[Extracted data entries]

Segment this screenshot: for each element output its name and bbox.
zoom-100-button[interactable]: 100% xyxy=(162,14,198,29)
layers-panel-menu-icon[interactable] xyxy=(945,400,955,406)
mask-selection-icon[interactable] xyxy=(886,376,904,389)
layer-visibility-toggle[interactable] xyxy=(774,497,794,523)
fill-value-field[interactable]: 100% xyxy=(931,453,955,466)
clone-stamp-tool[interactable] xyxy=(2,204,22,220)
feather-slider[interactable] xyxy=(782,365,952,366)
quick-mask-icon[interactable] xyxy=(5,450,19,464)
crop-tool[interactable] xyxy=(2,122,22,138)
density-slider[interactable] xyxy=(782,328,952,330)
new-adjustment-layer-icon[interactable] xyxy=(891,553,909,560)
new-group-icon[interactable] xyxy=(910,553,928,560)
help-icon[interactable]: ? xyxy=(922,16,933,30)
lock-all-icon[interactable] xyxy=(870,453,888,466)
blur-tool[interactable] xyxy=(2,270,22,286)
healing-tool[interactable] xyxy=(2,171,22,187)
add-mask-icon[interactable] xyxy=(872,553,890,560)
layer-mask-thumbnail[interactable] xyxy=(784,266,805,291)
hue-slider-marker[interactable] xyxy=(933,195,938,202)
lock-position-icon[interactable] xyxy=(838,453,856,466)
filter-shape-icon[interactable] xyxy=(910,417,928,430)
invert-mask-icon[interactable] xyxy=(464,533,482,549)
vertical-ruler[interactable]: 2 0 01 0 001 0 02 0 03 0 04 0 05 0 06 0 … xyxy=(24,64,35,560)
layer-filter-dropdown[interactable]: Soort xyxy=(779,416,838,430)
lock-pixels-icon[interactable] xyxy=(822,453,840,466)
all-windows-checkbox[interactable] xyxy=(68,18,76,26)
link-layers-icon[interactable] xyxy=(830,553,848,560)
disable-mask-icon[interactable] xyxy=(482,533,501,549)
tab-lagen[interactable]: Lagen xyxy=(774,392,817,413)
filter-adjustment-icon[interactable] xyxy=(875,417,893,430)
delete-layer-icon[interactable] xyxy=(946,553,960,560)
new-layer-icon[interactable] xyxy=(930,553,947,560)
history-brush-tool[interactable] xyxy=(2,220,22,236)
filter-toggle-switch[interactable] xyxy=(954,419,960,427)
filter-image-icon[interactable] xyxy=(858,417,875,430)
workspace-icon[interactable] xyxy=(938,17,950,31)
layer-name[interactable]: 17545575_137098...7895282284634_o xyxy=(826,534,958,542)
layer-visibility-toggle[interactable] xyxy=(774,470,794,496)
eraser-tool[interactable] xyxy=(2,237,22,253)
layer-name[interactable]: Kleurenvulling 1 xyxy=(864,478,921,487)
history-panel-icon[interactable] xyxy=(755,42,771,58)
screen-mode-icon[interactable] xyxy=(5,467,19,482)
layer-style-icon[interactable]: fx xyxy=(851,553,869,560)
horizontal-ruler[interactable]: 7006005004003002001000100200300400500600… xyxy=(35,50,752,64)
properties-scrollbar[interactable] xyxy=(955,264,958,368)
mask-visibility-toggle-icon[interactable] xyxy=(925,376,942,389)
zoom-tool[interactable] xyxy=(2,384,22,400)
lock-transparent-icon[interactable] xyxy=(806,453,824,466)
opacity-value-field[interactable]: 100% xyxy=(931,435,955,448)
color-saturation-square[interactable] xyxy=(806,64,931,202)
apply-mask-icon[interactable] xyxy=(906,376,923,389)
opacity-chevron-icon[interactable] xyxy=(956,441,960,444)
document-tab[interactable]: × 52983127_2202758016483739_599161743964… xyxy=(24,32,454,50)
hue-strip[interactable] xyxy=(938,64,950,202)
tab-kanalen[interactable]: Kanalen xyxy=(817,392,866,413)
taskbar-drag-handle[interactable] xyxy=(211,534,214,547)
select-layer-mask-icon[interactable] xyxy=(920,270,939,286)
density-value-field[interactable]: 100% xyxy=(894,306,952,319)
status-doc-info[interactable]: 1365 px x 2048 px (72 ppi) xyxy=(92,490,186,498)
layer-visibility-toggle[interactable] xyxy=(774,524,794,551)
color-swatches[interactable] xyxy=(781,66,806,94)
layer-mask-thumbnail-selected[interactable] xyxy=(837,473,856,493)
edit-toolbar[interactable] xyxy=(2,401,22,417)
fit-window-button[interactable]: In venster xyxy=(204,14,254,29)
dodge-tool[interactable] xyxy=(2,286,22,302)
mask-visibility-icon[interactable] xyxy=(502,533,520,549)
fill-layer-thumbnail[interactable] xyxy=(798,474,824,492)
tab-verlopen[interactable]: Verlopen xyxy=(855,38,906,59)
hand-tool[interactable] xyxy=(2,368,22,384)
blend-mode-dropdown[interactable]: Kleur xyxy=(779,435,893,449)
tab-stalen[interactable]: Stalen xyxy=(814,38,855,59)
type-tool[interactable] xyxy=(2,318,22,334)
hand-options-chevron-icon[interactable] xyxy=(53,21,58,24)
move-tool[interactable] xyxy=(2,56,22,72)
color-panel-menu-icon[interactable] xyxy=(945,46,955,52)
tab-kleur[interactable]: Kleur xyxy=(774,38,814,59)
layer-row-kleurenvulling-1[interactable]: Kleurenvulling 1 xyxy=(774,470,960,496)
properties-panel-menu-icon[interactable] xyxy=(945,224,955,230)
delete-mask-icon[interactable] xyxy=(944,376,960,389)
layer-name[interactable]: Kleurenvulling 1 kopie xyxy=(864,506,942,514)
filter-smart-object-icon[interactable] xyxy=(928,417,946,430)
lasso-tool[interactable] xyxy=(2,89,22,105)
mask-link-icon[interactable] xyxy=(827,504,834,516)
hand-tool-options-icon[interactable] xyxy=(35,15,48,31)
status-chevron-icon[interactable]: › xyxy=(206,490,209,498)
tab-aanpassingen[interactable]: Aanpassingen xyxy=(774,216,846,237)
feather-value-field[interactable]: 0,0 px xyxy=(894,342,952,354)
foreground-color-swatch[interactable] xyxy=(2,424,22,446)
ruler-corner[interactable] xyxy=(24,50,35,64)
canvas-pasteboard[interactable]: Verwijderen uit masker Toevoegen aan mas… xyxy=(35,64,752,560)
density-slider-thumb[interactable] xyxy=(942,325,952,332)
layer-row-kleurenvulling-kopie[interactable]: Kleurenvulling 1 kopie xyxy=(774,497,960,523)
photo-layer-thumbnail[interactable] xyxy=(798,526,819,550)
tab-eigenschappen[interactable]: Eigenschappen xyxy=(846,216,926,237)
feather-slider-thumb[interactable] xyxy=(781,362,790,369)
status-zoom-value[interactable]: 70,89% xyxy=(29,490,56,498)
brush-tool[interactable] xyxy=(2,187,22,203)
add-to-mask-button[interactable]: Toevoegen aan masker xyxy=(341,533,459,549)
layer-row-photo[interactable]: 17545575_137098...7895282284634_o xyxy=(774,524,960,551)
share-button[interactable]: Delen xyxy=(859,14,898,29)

...

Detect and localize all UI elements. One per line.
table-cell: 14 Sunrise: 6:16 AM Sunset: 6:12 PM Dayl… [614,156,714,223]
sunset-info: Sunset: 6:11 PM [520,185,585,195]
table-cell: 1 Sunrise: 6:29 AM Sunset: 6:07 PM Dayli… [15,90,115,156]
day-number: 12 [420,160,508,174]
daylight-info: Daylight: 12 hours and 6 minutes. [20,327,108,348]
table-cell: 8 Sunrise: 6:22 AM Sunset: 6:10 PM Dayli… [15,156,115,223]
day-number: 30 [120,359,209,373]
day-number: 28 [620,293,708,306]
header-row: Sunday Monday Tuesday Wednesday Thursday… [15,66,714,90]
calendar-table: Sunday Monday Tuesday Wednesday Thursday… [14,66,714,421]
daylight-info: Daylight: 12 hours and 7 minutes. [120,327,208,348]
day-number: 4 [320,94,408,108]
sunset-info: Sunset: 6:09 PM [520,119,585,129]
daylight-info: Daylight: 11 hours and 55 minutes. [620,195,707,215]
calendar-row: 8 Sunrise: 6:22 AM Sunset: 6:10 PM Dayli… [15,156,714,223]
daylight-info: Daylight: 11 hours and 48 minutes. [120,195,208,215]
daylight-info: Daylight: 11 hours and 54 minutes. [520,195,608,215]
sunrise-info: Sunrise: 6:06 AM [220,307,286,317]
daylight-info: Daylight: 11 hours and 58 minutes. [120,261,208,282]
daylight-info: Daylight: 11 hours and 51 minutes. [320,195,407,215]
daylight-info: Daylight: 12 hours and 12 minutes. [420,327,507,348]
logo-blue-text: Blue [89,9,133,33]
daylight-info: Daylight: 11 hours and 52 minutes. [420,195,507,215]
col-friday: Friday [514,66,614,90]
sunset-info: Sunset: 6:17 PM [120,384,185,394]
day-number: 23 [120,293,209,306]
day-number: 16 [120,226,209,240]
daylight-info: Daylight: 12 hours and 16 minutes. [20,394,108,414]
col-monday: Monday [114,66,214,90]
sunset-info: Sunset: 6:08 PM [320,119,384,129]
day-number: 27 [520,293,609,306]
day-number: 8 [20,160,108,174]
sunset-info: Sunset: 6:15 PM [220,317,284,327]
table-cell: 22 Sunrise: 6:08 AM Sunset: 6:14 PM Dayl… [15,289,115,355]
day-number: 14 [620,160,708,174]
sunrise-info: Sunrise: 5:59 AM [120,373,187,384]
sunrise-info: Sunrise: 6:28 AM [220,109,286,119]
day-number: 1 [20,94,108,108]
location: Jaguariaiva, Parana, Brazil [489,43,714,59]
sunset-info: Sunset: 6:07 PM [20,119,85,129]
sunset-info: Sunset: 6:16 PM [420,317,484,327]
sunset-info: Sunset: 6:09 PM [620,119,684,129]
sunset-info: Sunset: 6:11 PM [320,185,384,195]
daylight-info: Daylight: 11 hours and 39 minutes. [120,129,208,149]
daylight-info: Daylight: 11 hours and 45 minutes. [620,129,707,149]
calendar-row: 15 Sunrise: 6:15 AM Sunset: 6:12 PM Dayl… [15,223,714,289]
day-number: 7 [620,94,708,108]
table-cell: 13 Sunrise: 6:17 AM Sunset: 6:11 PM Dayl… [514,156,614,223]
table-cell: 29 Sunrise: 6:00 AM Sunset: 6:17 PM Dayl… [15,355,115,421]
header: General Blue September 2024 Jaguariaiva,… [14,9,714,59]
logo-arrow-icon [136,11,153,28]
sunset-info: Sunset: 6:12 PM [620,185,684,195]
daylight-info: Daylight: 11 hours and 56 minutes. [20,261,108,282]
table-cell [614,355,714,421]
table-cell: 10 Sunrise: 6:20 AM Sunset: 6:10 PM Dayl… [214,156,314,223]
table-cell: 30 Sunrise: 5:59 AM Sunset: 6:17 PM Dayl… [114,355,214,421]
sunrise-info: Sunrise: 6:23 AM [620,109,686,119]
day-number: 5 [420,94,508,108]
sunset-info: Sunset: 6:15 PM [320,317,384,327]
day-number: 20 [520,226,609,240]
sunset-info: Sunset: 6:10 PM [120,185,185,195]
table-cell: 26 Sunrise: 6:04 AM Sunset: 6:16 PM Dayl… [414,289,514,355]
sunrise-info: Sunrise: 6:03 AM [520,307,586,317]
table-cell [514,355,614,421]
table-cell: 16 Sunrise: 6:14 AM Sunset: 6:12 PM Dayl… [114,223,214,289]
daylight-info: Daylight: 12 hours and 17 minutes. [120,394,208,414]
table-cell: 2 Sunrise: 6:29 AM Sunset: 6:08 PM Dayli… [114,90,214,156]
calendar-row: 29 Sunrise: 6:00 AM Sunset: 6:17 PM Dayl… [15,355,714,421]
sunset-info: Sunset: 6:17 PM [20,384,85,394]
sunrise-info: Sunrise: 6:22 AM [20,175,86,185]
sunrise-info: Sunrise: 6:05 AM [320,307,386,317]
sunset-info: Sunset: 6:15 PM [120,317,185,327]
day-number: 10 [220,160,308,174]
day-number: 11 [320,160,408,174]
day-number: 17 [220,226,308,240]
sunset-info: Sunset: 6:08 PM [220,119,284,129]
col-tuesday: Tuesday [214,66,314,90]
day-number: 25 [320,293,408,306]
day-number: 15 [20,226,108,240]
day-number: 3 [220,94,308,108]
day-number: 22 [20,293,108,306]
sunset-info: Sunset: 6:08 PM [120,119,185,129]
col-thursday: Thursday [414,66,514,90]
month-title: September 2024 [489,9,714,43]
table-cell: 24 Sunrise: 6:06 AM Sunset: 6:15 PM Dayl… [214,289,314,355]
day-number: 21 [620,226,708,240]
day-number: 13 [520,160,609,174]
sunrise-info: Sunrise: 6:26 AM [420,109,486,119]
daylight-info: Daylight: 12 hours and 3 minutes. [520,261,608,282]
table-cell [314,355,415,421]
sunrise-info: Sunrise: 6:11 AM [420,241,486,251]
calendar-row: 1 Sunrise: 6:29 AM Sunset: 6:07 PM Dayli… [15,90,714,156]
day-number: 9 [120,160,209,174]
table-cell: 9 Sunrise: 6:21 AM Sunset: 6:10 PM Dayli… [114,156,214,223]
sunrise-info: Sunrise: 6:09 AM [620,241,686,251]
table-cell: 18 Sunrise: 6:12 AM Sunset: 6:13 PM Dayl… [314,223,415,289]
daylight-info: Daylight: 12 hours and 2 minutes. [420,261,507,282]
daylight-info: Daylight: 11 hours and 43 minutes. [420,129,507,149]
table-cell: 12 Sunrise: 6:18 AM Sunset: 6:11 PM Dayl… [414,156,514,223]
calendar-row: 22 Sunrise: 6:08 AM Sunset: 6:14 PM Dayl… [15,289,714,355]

DIRECTIONS
What is needed is the number of lines in the records that contain the string "status", stated with nothing else.

ANSWER TO THE EXERCISE
3